Под звуки тихой, трогательной музыки три челна поплыли по озеру. На первом был гроб, его сопровождали Жирарден и Фернан; они сами гребли. На втором находились Тереза и мадам Левассер. На третьем – Лебег и Дюси, а также барон Гримм, которого маркиз никак не мог исключить из числа сопровождающих ладью с гробом. Медленно переплывали челны очень короткий путь к острову по мерцающему в лунном свете озеру. Толпа молчала, крестьянам было строго наказано не разговаривать между собой. Слышны были лишь тихо льющиеся звуки музыки, удары весел, крики вспугнутых водяных птиц, стрекотание цикад, кваканье лягушек.

Большинство селян, стоявших по берегу озера, были люди медлительного ума. Они не имели ни малейшего представления, что значил для мира покойник. Но, глядя, как много народу понаехало из Санлиса и даже из Парижа, решили, что покойный занимал, видно, какой-то большой пост. Тем сильнее осуждали они своего сеньора, покрывавшего тех, кто прикончил этого господина Жан-Жака.

Особенно многоречиво выражал свое негодование папаша Морис. Позор говорил он яростным шепотом, что маркиз ничего не сделал, чтобы покарать кого следует за кровавое убийство друга человечества. Конечно, если бы дело шло о каком-нибудь аристократе, маркиз давно отправил бы в темницу несколько десятков людей. Он преступно высокомерен, их сеньор. Он выдает себя за свободомыслящего, но между его делами и философией Жан-Жака нет решительно ничего общего. Жан-Жак, например, учил, что, по сути дела, селянин ли, маркиз ли, никакой разницы нет – свобода, равенство, братство. Дьявол! Убыло бы, что ли, от маркиза, пригласи он на остров как представителя человечества хоть одного друга Жан-Жака из низов, например его, папашу Мориса?

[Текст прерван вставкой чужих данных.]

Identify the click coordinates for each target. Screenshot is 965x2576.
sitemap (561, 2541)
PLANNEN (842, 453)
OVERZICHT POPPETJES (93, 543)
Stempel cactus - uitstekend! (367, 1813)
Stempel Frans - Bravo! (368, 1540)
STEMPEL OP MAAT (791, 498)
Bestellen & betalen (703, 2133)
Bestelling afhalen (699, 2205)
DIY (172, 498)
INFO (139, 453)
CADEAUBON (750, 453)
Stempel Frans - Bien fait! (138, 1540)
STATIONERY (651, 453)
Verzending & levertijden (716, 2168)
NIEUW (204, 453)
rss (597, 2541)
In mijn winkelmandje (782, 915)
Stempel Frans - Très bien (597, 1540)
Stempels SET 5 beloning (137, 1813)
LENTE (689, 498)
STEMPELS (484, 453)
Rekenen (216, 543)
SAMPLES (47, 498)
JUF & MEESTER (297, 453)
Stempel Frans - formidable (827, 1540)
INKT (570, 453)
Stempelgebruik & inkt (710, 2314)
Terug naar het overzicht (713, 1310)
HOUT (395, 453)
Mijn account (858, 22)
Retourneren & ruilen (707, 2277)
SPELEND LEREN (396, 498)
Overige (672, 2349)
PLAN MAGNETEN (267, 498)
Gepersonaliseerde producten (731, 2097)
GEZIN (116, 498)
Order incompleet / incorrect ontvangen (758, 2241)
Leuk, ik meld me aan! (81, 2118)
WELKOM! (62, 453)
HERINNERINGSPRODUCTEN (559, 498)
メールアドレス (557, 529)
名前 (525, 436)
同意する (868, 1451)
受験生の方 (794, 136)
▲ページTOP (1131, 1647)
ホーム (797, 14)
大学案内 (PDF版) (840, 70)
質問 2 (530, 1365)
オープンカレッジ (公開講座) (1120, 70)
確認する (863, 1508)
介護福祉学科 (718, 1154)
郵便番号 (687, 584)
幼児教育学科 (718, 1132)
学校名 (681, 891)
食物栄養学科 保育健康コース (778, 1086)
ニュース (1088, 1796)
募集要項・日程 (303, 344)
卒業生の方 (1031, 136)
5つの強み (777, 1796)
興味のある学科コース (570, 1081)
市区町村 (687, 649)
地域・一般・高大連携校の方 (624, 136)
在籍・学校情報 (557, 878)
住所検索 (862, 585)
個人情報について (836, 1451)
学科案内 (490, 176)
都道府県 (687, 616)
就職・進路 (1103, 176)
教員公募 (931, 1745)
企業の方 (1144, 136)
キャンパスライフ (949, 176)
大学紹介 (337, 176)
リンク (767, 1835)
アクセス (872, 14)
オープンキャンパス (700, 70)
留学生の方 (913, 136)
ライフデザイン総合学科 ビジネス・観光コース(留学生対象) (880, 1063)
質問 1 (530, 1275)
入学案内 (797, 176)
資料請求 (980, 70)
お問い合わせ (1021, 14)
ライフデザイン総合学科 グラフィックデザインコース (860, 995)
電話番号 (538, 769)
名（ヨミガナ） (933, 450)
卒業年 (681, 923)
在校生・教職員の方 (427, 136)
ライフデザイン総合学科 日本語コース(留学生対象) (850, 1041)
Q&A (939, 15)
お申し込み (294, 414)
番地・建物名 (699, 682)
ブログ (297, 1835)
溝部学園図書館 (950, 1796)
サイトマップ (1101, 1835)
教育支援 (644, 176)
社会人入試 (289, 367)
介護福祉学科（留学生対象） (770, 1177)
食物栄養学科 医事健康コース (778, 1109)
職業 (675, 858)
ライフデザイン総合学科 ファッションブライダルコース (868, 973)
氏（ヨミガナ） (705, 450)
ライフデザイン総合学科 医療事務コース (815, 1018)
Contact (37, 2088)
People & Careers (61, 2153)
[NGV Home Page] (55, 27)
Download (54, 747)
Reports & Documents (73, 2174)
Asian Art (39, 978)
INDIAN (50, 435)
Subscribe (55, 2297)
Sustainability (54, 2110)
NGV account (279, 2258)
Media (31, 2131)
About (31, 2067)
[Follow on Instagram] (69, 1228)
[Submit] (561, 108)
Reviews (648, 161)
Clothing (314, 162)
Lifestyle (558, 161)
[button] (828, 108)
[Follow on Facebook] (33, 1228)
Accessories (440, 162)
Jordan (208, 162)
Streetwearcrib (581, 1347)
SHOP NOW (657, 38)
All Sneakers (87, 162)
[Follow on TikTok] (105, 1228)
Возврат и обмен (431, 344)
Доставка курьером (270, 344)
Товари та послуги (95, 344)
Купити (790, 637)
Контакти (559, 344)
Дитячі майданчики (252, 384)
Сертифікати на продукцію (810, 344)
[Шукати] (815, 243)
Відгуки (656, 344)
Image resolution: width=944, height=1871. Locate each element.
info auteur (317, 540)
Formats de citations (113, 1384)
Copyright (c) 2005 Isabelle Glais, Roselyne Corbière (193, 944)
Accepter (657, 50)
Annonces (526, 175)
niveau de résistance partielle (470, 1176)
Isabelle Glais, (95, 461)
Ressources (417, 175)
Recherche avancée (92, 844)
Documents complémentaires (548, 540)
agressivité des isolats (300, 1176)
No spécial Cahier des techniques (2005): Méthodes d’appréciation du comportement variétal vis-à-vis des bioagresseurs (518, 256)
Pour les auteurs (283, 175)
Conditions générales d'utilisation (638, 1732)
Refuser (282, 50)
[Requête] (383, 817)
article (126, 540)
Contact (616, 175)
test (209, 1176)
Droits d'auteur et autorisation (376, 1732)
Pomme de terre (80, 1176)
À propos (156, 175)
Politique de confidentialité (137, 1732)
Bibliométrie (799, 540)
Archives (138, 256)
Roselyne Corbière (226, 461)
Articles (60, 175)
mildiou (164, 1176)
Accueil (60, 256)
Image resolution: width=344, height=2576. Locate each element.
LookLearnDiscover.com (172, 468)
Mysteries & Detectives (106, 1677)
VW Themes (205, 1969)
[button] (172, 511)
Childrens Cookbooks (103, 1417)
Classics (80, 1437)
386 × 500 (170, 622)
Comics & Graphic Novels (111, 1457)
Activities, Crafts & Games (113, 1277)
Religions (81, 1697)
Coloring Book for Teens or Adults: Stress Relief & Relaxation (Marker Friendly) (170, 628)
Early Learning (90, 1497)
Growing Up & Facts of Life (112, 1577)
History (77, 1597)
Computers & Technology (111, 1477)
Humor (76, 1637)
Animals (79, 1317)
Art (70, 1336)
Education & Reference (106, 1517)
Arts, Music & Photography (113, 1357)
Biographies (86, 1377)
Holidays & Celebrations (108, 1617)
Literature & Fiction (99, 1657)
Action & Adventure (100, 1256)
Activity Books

И в голове Мартина, сына мелкой лавочницы, вдовы Катру, ровесника и друга Фернана, тоже теснились бунтарские мысли. Для аристократа Фернан, конечно, порядочный парень, но он все же аристократ, и как только доходит до дела, он в кусты. Сколько Фернан болтал о том, как, мол, он глубоко чтит своего чудаковатого философа, а тот же Фернан и бровью не повел, когда слуга его папаши размозжил череп Жан-Жаку; палец о палец Фернан не ударил, чтобы отдать убийцу в руки судей, столь быстрых на расправу в других случаях. При всем том Мартин любил Фернана и теперь жалел его. В конце концов много ли он мог сделать, если его уважаемый родитель, сеньор, из каких-то темных соображений прикрывал и покрывал преступление. Но так или иначе, а это безобразие. Тем более что, говоря честно, Жан-Жак был не только чудаком. Мартина задел брошенный как-то Фернаном упрек, что он, Мартин, мол, говорит и говорит, а ни одной строчки Жан-Жака так и не прочел, и Мартин тут же принялся наверстывать упущенное. И хотя многое показалось ему заумным, он все же нашел у Жан-Жака и чертовски ясные мысли. «Деспот не смеет жаловаться на свергающее его насилие. На насилии он держится, насилие же сваливает его; угнетенные угнетают угнетателей. Круг замыкается, все идет своим естественным путем». Надо обладать мужеством, чтобы публиковать такие мысли во владениях всехристианнейшего короля и его жандармов.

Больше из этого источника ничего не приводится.